The End for Evelyn "Granny" Brand

Published Apr 28, 2010
The End for Evelyn "Granny" Brand

Tears streaking her cheeks, Evie Brand pleaded with her mission board. Rules were rules, they answered. She was too old to go back to India. She must retire.

Evie had sacrificed her comforts, her tiny income, her family for the work. With her husband, Jesse, she had pioneered on the Mountains of Death until he died of fever. Year after year, she lived entirely on a small inheritance and set aside her official salary to buy parcels of land for the mission. But the board said it made no sense to appoint a sixty-eight year old woman to another five year term.

Evie did not see it that way. Years ago, she and her husband Jesse had vowed to reach five mountain ranges with the gospel. Four still had to be reached. Evie felt that God intended for her to fulfill that vow. She saw one last chance. "Please just send me back for one year," she pleaded. "I promise not to make any more trouble. At the end of one year I will retire."

Reluctantly the board agreed. Had they known Evie's secret plan, they would surely have refused. When her year with the mission ended, fellow missionaries gathered to wish her goodbye. Then came the shocker. Evie gleefully informed them that she was retiring from the mission-- retiring to take up independent work in the mountains. She would fulfill the promise that she and Jesse had undertaken years before. Protests and warnings fell on deaf ears.

Rejoicing, seventy-year-old Evie began to fulfill Jesse's dream. Everyone called her "Granny," now, but she felt young. She traveled from village to village, riding a hill pony, camping, teaching, and dispensing medicine. She rescued abandoned children. The work was hard because her body was thin now. Life became even more difficult when she was dropped by her carriers and whacked her head on a rock. She never completely recovered her balance after that. She took to walking with bamboo canes in her hands. Yet the face that she turned upon the world was full of joy and laughter. "Praise God!" she exclaimed continually.

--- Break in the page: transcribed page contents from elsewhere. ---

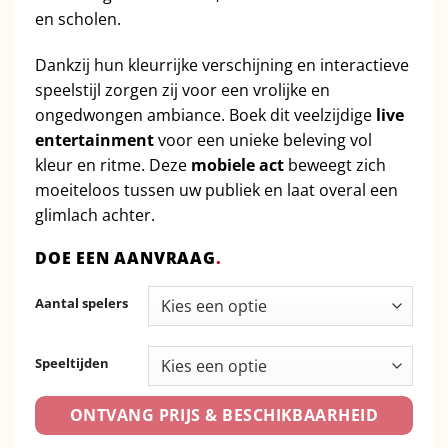
en scholen.
Dankzij hun kleurrijke verschijning en interactieve
speelstijl zorgen zij voor een vrolijke en
ongedwongen ambiance. Boek dit veelzijdige
live
entertainment
voor een unieke beleving vol
kleur en ritme. Deze
mobiele act
beweegt zich
moeiteloos tussen uw publiek en laat overal een
glimlach achter.
DOE EEN AANVRAAG
.
Aantal spelers
Speeltijden
ONTVANG PRIJS & BESCHIKBAARHEID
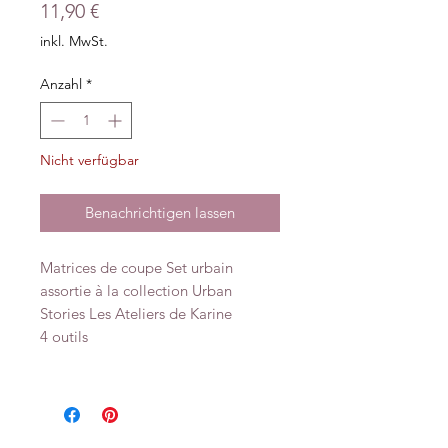
Preis
11,90 €
inkl. MwSt.
Anzahl
*
Nicht verfügbar
Benachrichtigen lassen
Matrices de coupe Set urbain
assortie à la collection Urban
Stories Les Ateliers de Karine
4 outils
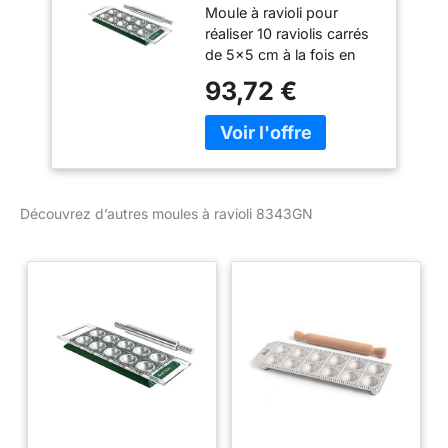
Moule à ravioli pour
réaliser 10 raviolis carrés
de 5x5 cm à la fois en
peu de temps, rouleau à
93,72 €
pâtisserie inclus Réalisé
en alliage d'alluminium
anodisé et coloré avec
coloration oxy : la
couleur et partie du
matériel La base très
Découvrez d’autres moules à ravioli 8343GN
solide et la grille amovible
font de la préparation
des raviolis très facile et
rapide Made in Italy:
réalisé entièrement en
Italie par Marcato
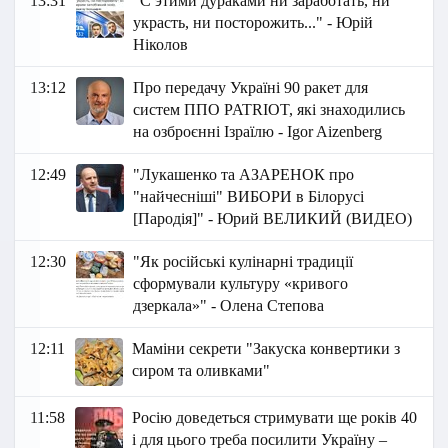
13:31
"С этими дураками ни заработать, ни
украсть, ни посторожить..." - Юрій
Ніколов
13:12
Про передачу Україні 90 ракет для
систем ППО PATRIOT, які знаходились
на озброєнні Ізраїлю - Igor Aizenberg
12:49
"Лукашенко та АЗАРЕНОК про
"найчесніші" ВИБОРИ в Білорусі
[Пародія]" - Юрий ВЕЛИКИЙ (ВИДЕО)
12:30
"Як російські кулінарні традиції
сформували культуру «кривого
дзеркала»" - Олена Степова
12:11
Маміни секрети "Закуска конвертики з
сиром та оливками"
11:58
Росію доведеться стримувати ще років 40
і для цього треба посилити Україну –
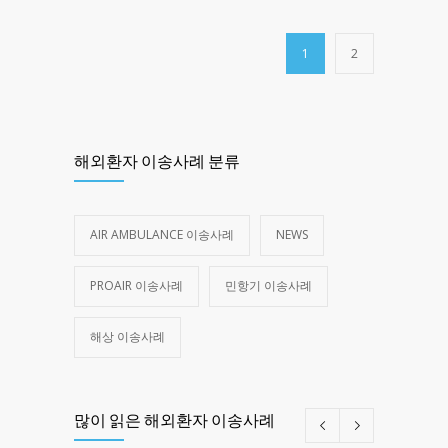
1
2
해외환자 이송사례 분류
AIR AMBULANCE 이송사례
NEWS
PROAIR 이송사례
민항기 이송사례
해상 이송사례
많이 읽은 해외환자 이송사례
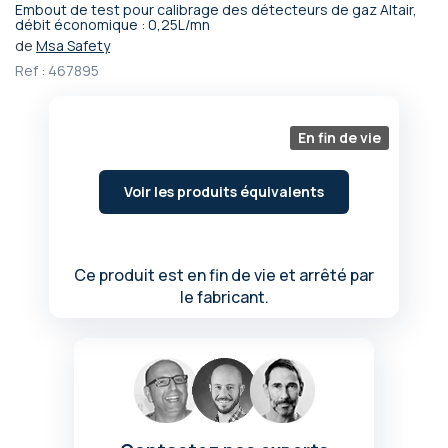
Embout de test pour calibrage des détecteurs de gaz Altair,
Passer
débit économique : 0,25L/mn
au
de
Msa Safety
début
Ref :
467895
de
la
Galerie
En fin de vie
d’images
Voir les produits équivalents
Ce produit est en fin de vie et arrêté par
le fabricant.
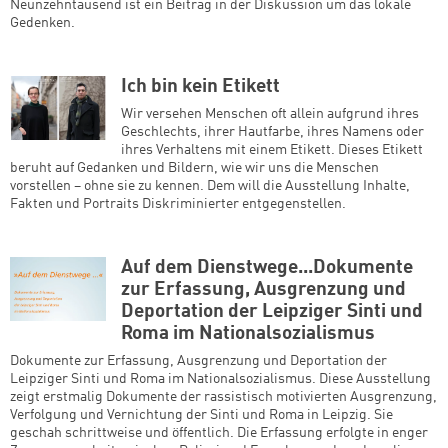
Neunzehntausend ist ein Beitrag in der Diskussion um das lokale
Gedenken.
Ich bin kein Etikett
Wir versehen Menschen oft allein aufgrund ihres
Geschlechts, ihrer Hautfarbe, ihres Namens oder
ihres Verhaltens mit einem Etikett. Dieses Etikett
beruht auf Gedanken und Bildern, wie wir uns die Menschen
vorstellen – ohne sie zu kennen. Dem will die Ausstellung Inhalte,
Fakten und Portraits Diskriminierter entgegenstellen.
Auf dem Dienstwege...Dokumente
zur Erfassung, Ausgrenzung und
Deportation der Leipziger Sinti und
Roma im Nationalsozialismus
Dokumente zur Erfassung, Ausgrenzung und Deportation der
Leipziger Sinti und Roma im Nationalsozialismus. Diese Ausstellung
zeigt erstmalig Dokumente der rassistisch motivierten Ausgrenzung,
Verfolgung und Vernichtung der Sinti und Roma in Leipzig. Sie
geschah schrittweise und öffentlich. Die Erfassung erfolgte in enger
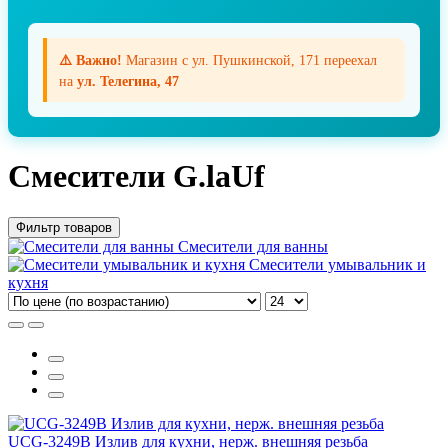
⚠️ Важно!
Магазин с ул. Пушкинской, 171 переехал
на
ул. Телегина, 47
Смесители G.laUf
Фильтр товаров
Смесители для ванны
Смесители умывальник и
кухня
UCG-3249B Излив для кухни, нерж. внешняя резьба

Despite broken bones and fevers, she labored on. In fifteen years, she almost eradicated Guinea worm from the Kalryan range. (Guinea worms grow several feet long under a person's skin.) Through her efforts, the five ranges were evangelized, and a mission work planted on each. She added two more ranges. "Extraordinary," said people. Granny insisted it was all God's doing.

Whether on her mountains or off, she proclaimed Christ. In a hospital with a broken hip, she scooted on a carpet from room to room and talked to the other patients. She painted landscapes for them. Her bones knit in record time and back she went to the mountains to fight marijuana growers. Her son Paul visited her and found her looking not older but younger. "This is how to grow old," he wrote. "Allow everything else to fall away, until those around you see just love."

Granny tore some ligaments and had to go to the plains for treatment. Before she could return to her beloved mountains, her speech became jumbled and her memory failed. Seven days later, on this day, December 18th, 1974, she died. The next day her body was taken back to the hills and laid beside Jesse's while a multitude wept. The woman who was considered too old for missions had carried on for twenty-four more years.

Bibliography:

  1. Anderson, Gerald H. Biographical Dictionary of Christian Missions. Macmillan, 1998.
  2. Wilson, Dorothy Clarke. Granny Brand; her story. New York: Christian Herald Books, 1976.